*REQUIRED WORK*. Up to and including the line containing "Hasonló egyensúlyozás jellemezte", set down each line of the entries below exactly, starting from the first, and leave out the rest.

Segment Start: DATA TO USE

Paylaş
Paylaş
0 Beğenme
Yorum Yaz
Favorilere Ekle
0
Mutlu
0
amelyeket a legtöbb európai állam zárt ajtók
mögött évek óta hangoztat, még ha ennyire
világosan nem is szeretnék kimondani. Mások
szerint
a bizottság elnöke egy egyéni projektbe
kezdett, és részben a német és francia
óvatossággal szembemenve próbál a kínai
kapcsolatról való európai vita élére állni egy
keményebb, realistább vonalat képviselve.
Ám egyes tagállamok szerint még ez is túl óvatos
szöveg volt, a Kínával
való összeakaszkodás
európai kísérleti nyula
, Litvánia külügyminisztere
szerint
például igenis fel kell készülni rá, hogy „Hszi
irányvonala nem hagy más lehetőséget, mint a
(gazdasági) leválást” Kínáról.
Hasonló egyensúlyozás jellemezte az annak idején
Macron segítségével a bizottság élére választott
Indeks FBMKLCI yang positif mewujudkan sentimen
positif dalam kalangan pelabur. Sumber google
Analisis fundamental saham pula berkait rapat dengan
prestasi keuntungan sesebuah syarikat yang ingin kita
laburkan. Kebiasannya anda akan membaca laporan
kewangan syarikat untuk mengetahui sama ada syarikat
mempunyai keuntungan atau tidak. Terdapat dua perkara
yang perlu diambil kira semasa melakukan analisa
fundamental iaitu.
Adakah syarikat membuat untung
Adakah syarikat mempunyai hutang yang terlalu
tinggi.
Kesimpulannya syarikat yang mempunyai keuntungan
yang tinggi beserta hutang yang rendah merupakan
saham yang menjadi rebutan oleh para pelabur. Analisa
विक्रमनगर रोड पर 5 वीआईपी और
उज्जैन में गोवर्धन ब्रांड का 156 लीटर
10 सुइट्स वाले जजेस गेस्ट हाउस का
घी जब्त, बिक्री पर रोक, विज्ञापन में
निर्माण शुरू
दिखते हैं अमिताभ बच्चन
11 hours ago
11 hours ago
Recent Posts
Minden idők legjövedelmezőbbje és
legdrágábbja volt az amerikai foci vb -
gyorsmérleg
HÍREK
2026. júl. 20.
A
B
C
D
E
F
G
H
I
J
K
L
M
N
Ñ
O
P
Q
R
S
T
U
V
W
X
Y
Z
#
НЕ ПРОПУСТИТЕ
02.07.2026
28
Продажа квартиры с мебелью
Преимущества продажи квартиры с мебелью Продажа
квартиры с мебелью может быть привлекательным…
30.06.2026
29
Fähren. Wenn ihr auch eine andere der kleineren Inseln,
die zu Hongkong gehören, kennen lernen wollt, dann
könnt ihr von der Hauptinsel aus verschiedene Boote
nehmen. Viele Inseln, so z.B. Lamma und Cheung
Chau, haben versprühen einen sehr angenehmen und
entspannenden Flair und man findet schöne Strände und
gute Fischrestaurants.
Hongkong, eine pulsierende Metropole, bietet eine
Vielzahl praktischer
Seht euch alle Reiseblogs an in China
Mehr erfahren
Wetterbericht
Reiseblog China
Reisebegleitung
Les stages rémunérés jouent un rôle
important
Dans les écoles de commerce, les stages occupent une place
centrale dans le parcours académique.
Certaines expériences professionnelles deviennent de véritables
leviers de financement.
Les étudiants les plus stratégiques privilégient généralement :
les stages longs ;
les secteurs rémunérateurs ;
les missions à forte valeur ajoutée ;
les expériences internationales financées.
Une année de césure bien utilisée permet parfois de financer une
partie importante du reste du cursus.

Segment End: DATA TO USE

*EXERCISE SOLUTION*.
Paylaş
Paylaş
0 Beğenme
Yorum Yaz
Favorilere Ekle
0
Mutlu
0
amelyeket a legtöbb európai állam zárt ajtók
mögött évek óta hangoztat, még ha ennyire
világosan nem is szeretnék kimondani. Mások
szerint
a bizottság elnöke egy egyéni projektbe
kezdett, és részben a német és francia
óvatossággal szembemenve próbál a kínai
kapcsolatról való európai vita élére állni egy
keményebb, realistább vonalat képviselve.
Ám egyes tagállamok szerint még ez is túl óvatos
szöveg volt, a Kínával
való összeakaszkodás
európai kísérleti nyula
, Litvánia külügyminisztere
szerint
például igenis fel kell készülni rá, hogy „Hszi
irányvonala nem hagy más lehetőséget, mint a
(gazdasági) leválást” Kínáról.
Hasonló egyensúlyozás jellemezte az annak idején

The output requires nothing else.